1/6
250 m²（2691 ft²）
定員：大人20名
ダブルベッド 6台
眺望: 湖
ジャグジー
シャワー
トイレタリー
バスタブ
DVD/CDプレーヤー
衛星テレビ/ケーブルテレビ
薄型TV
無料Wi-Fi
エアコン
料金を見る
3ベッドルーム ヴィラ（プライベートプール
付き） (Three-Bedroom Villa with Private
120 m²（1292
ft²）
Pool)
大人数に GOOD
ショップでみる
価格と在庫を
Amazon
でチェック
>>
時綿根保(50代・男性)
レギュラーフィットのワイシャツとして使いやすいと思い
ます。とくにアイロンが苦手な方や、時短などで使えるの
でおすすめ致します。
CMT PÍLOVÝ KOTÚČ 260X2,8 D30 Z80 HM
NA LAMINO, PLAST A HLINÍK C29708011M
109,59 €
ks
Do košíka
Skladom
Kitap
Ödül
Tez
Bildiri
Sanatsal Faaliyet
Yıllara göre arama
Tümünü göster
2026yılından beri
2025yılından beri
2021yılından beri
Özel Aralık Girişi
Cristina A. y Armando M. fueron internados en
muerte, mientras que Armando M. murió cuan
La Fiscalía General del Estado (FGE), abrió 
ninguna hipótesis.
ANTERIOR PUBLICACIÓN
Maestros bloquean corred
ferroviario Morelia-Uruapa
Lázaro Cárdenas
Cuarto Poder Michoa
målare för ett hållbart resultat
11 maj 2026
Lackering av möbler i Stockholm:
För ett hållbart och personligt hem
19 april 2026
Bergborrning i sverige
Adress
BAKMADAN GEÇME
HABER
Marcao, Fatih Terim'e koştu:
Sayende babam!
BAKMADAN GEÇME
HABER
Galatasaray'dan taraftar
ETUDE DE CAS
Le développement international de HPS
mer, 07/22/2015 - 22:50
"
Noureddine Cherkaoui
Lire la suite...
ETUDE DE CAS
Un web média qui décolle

:: INSTRUCTIONS TO FOLLOW ::
Retrieve every line above holding the word "Armando".

:: ANSWER TO THIS EXERCISE ::
Cristina A. y Armando M. fueron internados en
muerte, mientras que Armando M. murió cuan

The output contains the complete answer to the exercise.